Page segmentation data
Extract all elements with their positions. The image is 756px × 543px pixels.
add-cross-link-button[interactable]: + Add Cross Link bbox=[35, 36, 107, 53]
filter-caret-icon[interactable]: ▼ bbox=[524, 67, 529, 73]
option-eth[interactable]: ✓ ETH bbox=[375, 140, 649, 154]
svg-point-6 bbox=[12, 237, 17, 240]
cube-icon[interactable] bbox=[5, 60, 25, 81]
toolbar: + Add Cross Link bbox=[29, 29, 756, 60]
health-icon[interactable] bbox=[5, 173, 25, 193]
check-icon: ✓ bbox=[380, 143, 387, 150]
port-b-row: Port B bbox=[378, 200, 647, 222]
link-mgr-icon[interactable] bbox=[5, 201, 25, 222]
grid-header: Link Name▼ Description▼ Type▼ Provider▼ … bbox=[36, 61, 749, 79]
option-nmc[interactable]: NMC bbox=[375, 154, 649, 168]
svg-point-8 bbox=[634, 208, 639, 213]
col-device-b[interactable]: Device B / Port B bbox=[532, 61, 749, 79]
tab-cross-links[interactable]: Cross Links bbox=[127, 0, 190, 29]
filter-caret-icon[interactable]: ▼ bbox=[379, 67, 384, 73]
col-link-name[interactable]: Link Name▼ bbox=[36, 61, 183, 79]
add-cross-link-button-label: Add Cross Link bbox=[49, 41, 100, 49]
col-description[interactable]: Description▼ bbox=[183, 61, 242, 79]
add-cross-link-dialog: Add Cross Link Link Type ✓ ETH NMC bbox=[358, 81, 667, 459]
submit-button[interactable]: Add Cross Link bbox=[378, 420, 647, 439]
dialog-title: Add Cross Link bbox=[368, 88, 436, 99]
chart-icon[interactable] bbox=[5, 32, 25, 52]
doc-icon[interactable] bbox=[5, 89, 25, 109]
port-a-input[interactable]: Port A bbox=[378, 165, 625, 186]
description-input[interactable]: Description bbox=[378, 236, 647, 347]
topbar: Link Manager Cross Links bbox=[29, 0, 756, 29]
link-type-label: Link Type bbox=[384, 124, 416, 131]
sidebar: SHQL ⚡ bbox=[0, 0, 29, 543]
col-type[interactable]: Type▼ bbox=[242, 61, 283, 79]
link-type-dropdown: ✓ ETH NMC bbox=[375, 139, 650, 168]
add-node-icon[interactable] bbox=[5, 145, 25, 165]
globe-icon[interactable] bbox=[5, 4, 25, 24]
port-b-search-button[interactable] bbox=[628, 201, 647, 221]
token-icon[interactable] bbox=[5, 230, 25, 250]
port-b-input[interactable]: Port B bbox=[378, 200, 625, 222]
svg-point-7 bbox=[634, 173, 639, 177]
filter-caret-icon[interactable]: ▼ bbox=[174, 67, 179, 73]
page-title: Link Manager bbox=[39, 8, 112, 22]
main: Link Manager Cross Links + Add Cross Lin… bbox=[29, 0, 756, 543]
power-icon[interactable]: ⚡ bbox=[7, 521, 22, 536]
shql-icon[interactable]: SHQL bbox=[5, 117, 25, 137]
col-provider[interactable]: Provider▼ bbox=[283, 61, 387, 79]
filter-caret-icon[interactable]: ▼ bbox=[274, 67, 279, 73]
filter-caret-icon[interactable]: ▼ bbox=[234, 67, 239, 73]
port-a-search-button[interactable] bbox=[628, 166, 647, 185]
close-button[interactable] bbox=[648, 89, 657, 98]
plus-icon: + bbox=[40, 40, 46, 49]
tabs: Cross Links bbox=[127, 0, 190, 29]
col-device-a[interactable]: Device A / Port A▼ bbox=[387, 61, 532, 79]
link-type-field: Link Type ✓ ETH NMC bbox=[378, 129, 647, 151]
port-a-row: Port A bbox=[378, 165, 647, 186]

What you need to do:
All of the entries should be repeated word for word.

Result for this exercise:
Extract all elements with their positions. The image is 756px × 543px pixels.
add-cross-link-button[interactable]: + Add Cross Link bbox=[35, 36, 107, 53]
filter-caret-icon[interactable]: ▼ bbox=[524, 67, 529, 73]
option-eth[interactable]: ✓ ETH bbox=[375, 140, 649, 154]
svg-point-6 bbox=[12, 237, 17, 240]
cube-icon[interactable] bbox=[5, 60, 25, 81]
toolbar: + Add Cross Link bbox=[29, 29, 756, 60]
health-icon[interactable] bbox=[5, 173, 25, 193]
check-icon: ✓ bbox=[380, 143, 387, 150]
port-b-row: Port B bbox=[378, 200, 647, 222]
link-mgr-icon[interactable] bbox=[5, 201, 25, 222]
grid-header: Link Name▼ Description▼ Type▼ Provider▼ … bbox=[36, 61, 749, 79]
option-nmc[interactable]: NMC bbox=[375, 154, 649, 168]
svg-point-8 bbox=[634, 208, 639, 213]
col-device-b[interactable]: Device B / Port B bbox=[532, 61, 749, 79]
tab-cross-links[interactable]: Cross Links bbox=[127, 0, 190, 29]
filter-caret-icon[interactable]: ▼ bbox=[379, 67, 384, 73]
col-link-name[interactable]: Link Name▼ bbox=[36, 61, 183, 79]
add-cross-link-button-label: Add Cross Link bbox=[49, 41, 100, 49]
col-description[interactable]: Description▼ bbox=[183, 61, 242, 79]
add-cross-link-dialog: Add Cross Link Link Type ✓ ETH NMC bbox=[358, 81, 667, 459]
submit-button[interactable]: Add Cross Link bbox=[378, 420, 647, 439]
dialog-title: Add Cross Link bbox=[368, 88, 436, 99]
chart-icon[interactable] bbox=[5, 32, 25, 52]
doc-icon[interactable] bbox=[5, 89, 25, 109]
port-a-input[interactable]: Port A bbox=[378, 165, 625, 186]
description-input[interactable]: Description bbox=[378, 236, 647, 347]
topbar: Link Manager Cross Links bbox=[29, 0, 756, 29]
link-type-label: Link Type bbox=[384, 124, 416, 131]
sidebar: SHQL ⚡ bbox=[0, 0, 29, 543]
col-type[interactable]: Type▼ bbox=[242, 61, 283, 79]
link-type-dropdown: ✓ ETH NMC bbox=[375, 139, 650, 168]
add-node-icon[interactable] bbox=[5, 145, 25, 165]
globe-icon[interactable] bbox=[5, 4, 25, 24]
port-b-search-button[interactable] bbox=[628, 201, 647, 221]
token-icon[interactable] bbox=[5, 230, 25, 250]
port-b-input[interactable]: Port B bbox=[378, 200, 625, 222]
svg-point-7 bbox=[634, 173, 639, 177]
filter-caret-icon[interactable]: ▼ bbox=[174, 67, 179, 73]
page-title: Link Manager bbox=[39, 8, 112, 22]
main: Link Manager Cross Links + Add Cross Lin… bbox=[29, 0, 756, 543]
power-icon[interactable]: ⚡ bbox=[7, 521, 22, 536]
shql-icon[interactable]: SHQL bbox=[5, 117, 25, 137]
col-provider[interactable]: Provider▼ bbox=[283, 61, 387, 79]
filter-caret-icon[interactable]: ▼ bbox=[274, 67, 279, 73]
filter-caret-icon[interactable]: ▼ bbox=[234, 67, 239, 73]
port-a-search-button[interactable] bbox=[628, 166, 647, 185]
close-button[interactable] bbox=[648, 89, 657, 98]
plus-icon: + bbox=[40, 40, 46, 49]
tabs: Cross Links bbox=[127, 0, 190, 29]
col-device-a[interactable]: Device A / Port A▼ bbox=[387, 61, 532, 79]
link-type-field: Link Type ✓ ETH NMC bbox=[378, 129, 647, 151]
port-a-row: Port A bbox=[378, 165, 647, 186]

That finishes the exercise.